[tahoe-lafs-trac-stream] [Tahoe-LAFS] #2788: add connection-policy configuration (was: cache server information, use later (with overrides))
Tahoe-LAFS
trac at tahoe-lafs.org
Tue May 17 22:05:53 UTC 2016
#2788: add connection-policy configuration
------------------------------+-----------------------
Reporter: warner | Owner:
Type: enhancement | Status: new
Priority: normal | Milestone: undecided
Component: code-network | Version: 1.11.0
Resolution: | Keywords:
Launchpad Bug: |
------------------------------+-----------------------
Comment (by warner):
Updating ticket title: this ticket is now the right place for
connections.yaml stuff, and using the cache is just a minor part of that
effort.
We spent most of today's devchat exploring syntax options for the
"connection policy configuration file", aka connections.yaml.
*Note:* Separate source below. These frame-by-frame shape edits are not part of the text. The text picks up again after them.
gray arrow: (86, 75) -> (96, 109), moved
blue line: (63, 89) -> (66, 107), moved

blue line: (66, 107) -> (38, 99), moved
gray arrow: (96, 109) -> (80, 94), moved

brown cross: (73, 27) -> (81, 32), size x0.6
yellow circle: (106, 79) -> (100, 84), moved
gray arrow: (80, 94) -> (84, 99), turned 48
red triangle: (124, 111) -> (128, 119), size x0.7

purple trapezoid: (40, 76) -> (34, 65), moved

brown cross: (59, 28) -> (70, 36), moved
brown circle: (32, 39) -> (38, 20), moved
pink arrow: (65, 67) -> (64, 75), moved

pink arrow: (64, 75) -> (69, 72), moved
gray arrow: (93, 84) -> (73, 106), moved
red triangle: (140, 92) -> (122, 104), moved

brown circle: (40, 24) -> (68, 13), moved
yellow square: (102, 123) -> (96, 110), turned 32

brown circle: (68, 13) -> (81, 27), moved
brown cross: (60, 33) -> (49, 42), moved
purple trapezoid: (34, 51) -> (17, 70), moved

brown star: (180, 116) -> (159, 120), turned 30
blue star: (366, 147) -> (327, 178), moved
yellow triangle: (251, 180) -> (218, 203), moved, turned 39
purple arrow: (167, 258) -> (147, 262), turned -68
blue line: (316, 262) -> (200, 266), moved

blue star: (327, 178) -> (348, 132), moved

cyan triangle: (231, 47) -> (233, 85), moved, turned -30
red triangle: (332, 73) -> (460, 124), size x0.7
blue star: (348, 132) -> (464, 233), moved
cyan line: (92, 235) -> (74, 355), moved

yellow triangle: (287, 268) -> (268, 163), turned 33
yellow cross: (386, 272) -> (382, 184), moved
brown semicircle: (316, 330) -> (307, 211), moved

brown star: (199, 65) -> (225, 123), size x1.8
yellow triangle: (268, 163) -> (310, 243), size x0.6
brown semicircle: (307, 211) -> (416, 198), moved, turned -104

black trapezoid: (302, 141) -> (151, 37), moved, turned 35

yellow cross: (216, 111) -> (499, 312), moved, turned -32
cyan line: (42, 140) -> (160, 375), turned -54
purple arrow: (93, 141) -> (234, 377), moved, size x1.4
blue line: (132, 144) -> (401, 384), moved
We're still not entirely sure what to call it. `connections.yaml`?
`policy.yaml`? `config.yaml`? We're also not sure about using YAML at all.
We did decide that we like the nested-dictionary aspect of YAML, but we're
leery of the gotchas that YAML offers (like strings vs identifiers vs
booleans vs numbers, where some things are quoted and others are not). I'd
still like to evaluate TOML for this, but I don't know if it does nested
dictionaries nicely.
But we did come up with syntax ideas that seem pretty good.
== Introducers ==
First off: introducers. The `introducers:` section would map introducer
nickname to FURL:
{{{
introducers:
intro_nick1:
furl:
pb://u33m4y7klhz3bypswqkozwetvabelhxt@tor:abcdef.onion:80/eiu2i7p6d6mm4ihmss7ieou5hac3wn6b
intro_nick2:
furl:
pb://u33m4y7klhz3bypswqkozwetvabelhxt@tcp:example.org:12345/eiu2i7p6d6mm4ihmss7ieou5hac3wn6b
}}}
The nickname is used to name the cache file. The introducer.furl from
`tahoe.cfg` is also used (if any), and it gets some default-ish nickname
like `introducer`.
If someone really convinces us, we could add connection-policy clauses
(described below). But in the devchat we couldn't think of a use case
where you'd want different policies for connecting to different
introducers. And you can already influence the connection by just editing
the FURL to change the hint types.
We also agreed that having different connection policies for the servers
you learned from one introducer versus another was not likely to be a good
idea (as in, "every server I learn from introducer A should get Tor-ified,
but I'll make direct TCP connections to servers I meet through introducer
B). Especially when dawuud pointed out that you might learn about the same
storage server from two different introducers, in which case you'd have to
figure out how to reconcile their two policies. But if you really wanted
to do this, you could have another policy stanza under each introducer
section, somehow named to make it clear that you're talking about servers
learned *through* the introducer, rather than how you talk to the
introducer itself.
"Introducerless mode" means `tahoe.cfg` has an empty `introducer.furl=`,
and there is no `introducers:` section in the YAML file. "Multi-introducer
mode" means there are two or more introducers among tahoe.cfg and
`introducers:`.
== Connection Policy ==
Now the global connection policy section. This tells Tahoe what to do when
asked to make connections (to Foolscap connection hints now, later to HTTP
things). For each type of connection hint, the policy file specifies a
"handler" and some arguments. The default values are something like:
{{{
global:
connection_types:
tcp:
handler: tcp
tor:
handler: tor
launch_my_own_tor: true
}}}
(We aren't sure this should be in a "global" section.. maybe the
"connection_types" string should be at the top level. Also we aren't sure
that it should be spelled "connection_types": maybe "connections" or
"foolscap_connections" or something shorter)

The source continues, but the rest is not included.